Beginning on May 25, 2018, the GDPR (General Data Protection Regulation) goes live and bring with it tough new data protection rules that will directly affect all the companies.
The GDPR require you to review and update how you collect, store and process the personal information of your attendees, members, and service providers.
You will need to demonstrate that you and your partners are in compliance with the GDPR. This means that you need to know that your event management company, or others that you share data with, is in compliance.
Here is a quick look at some of the new rules (this is just an overview, there are pages and pages of new rules):
- Consent to Share – This means that there needs to be “clear affirmative action” before consent to share data is established. No more pre-ticked boxes stating that attendees accept the terms and conditions. They have to check the box themselves.
- Transparency – You need to be ready to share with your attendees in detail how their data will be used, where it is being stored, how long do you intend to keep it, and what you are doing to make sure that it is safe.
- Lawful Processing – Basically, you need a valid reason to be collecting the data but you can know more here.
- Privacy First – Your daily operations must now be privacy first. You must downsize the amount of data you hold on attendees and you must default to the best privacy settings in all of your technology.
- Hack and breach notifications – You have 72 hours to notify regulators and the affected individuals in the event of a data privacy breach where there is a risk of harm to individuals.
- Access to Info – Individuals can access their personal data, have the right to know how that data is being used, and you have a shorter time to respond to their requests for information. There is also a new “right of erasure” and “right of data portability” which means that if they write to you and say “erase my data”, you have just to erase their data (an exception to this is transaction records, of course, if they bought a registration, you don’t have to erase the transaction details).

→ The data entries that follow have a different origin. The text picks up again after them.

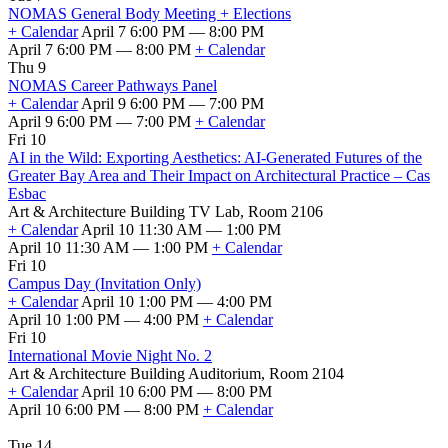
NOMAS General Body Meeting + Elections
+ Calendar
April 7 6:00 PM — 8:00 PM
April 7 6:00 PM — 8:00 PM
+ Calendar
Thu 9
NOMAS Career Pathways Panel
+ Calendar
April 9 6:00 PM — 7:00 PM
April 9 6:00 PM — 7:00 PM
+ Calendar
Fri 10
AI in the Wild: Exporting Aesthetics: AI-Generated Futures of the
Greater Bay Area and Their Impact on Architectural Practice – Cas
Esbac
Art & Architecture Building TV Lab, Room 2106
+ Calendar
April 10 11:30 AM — 1:00 PM
April 10 11:30 AM — 1:00 PM
+ Calendar
Fri 10
Campus Day (Invitation Only)
+ Calendar
April 10 1:00 PM — 4:00 PM
April 10 1:00 PM — 4:00 PM
+ Calendar
Fri 10
International Movie Night No. 2
Art & Architecture Building Auditorium, Room 2104
+ Calendar
April 10 6:00 PM — 8:00 PM
April 10 6:00 PM — 8:00 PM
+ Calendar
Tue 14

- Accountability – You must now be ready to prove that you are complying with the GDPR. Document what you do and how you do it.
- Data Protection Officer – You must now have one. It just has to be one person to rule them all and who knows what you are doing inside and out. You can even outsource if you must.
- Penalties – The fines will be huge because they want you to actually do the right thing and be accountable.
- Non-Traditional Items – Yes, it is primarily computers, networks, and the web that we are talking about but there are other places attendee data lives in electronic form. Name badges, lanyards, and ID Card printer ribbons are just a few things to consider.
GDPR is a serious matter, but at the bottom line, it’s about individual rights and communication. Yes, businesses must be aware of the rules and the penalties for non-compliance – but it will help to see the opportunities in doing so, and the brand value that can be built.